Moreover, a pressing question may center on the tyranny of grants and funding, which is said to dictate the design of today’s projects. To what extent is this the cause of such an unacknowledged sociology of failure in academic research? The present tendency is to design methods that involve an extremely large number of interviews and what I would call the “participatory approach fever”. The result of a misinterpretation of what “participation” should mean is subcontracting scientific evidence to researched subjects overburdened with theoretical expectations and over-theorizations, a tendency which seldom turns out to provide sound empirical evidence. In this vein, Northern-led research not only tends to romanticize the South, which would not be new in postcolonial scholarship, but increasingly invites the South to actively participate in its own romanticization. Affected by “participatory approach fever”, many scholars in the Global North feel urged to depict their work as local, while also missing the fact that sharing their own conscious positionality vis-à-vis the researched would instead be an invaluable point of departure in the effort to avoid ethical and scientific failure. Indeed, such a self-acknowledgment would finally contribute to nuancing the multiple cultures in which research design, data collection, writing, and knowledge production are embedded – cultures that are hardly definable within the categories of “North” and “South”.

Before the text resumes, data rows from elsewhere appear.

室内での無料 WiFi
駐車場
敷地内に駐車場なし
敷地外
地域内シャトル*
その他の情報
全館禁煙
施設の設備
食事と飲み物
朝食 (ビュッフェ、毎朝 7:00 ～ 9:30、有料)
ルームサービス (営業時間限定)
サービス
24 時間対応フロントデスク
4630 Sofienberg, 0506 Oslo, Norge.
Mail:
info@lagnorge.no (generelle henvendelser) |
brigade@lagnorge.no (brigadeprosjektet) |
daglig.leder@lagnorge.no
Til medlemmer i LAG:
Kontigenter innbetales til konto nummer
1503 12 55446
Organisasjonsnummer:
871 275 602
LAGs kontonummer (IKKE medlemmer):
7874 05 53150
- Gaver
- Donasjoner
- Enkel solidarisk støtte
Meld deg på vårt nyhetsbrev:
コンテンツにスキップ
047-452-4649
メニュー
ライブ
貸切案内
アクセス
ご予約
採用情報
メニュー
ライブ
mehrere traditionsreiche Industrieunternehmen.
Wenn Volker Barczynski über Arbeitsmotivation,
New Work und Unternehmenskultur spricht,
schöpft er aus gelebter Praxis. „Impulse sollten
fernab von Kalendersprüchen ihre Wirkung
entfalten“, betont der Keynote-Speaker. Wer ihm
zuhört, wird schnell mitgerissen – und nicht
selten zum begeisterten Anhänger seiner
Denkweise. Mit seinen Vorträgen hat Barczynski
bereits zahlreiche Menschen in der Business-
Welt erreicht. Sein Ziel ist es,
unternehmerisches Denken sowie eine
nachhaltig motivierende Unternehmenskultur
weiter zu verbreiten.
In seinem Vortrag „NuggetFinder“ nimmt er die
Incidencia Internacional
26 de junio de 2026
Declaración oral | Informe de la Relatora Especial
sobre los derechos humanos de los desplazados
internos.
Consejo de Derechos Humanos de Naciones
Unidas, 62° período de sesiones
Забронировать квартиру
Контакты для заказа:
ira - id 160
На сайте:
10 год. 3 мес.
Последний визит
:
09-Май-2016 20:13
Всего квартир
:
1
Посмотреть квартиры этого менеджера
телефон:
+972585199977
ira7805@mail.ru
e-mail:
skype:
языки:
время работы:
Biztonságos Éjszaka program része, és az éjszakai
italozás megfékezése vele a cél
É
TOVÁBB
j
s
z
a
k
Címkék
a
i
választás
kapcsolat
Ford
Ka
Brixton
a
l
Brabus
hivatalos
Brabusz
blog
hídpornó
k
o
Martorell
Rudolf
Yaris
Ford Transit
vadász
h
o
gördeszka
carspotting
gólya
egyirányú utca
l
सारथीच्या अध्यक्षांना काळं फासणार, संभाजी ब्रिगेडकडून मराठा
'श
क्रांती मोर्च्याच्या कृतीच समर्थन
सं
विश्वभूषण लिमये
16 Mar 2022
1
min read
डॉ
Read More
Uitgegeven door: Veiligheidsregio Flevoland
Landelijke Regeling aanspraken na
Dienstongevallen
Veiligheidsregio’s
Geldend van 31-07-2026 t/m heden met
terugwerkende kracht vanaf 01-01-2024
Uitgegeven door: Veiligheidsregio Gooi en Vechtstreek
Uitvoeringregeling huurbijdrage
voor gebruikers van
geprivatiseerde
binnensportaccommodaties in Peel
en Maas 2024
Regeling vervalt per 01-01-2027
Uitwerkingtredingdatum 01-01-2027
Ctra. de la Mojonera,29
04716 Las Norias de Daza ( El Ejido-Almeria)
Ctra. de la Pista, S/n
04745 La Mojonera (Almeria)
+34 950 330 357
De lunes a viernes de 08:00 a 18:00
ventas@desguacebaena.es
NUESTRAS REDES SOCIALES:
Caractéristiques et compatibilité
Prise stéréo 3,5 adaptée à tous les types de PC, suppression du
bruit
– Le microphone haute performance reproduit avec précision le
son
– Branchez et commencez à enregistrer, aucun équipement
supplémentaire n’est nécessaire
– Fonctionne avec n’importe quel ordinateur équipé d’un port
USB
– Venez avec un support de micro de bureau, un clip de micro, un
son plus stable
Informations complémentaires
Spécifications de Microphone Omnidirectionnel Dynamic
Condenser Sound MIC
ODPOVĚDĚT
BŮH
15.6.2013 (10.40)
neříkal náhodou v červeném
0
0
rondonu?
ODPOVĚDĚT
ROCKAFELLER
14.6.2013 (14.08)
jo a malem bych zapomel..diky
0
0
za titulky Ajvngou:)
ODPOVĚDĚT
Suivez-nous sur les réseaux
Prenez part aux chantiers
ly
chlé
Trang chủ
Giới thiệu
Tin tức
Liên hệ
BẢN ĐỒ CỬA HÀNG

In light of these considerations, I ask myself how ethnographic studies can survive without being sociologically relevant and, at times, even culturally appropriate. Subcontracting the production of knowledge either to local researchers or to the researched themselves is certainly not a one-size-fits-all answer. Yet it looks unfeasible for many researchers across the globe to dispose of proper time and funding to conduct research over a longer timeframe and develop a localized understanding of the contexts they wish to study. I identified a similar issue when I realized that some researchers who have a poor command of the local language shy away from hiring an interpreter due to a lack of material means or because they are in an environment that frowns upon social science researchers who lack contextual skills. While peacefully sharing one’s own limits and assets would potentiate empirical analysis overall, everyone wants to be the “voice of the Global South”. Instead, no one wants to be the Global North, impeding a honest sociology of knowledge. Thus, how do we decolonize sociological and anthropological knowledge and, at the same time, the sociology of knowledge, if the drivers of epistemological coloniality, across Norths and Souths, have managed to make themselves invisible?


This research has been conducted in the framework of the project “Analyzing South-South Humanitarian Responses to Displacement from Syria: Views from Lebanon, Jordan and Turkey”, funded by the European Research Council under the Horizon 2020 Research and Innovation agreement no. 715582.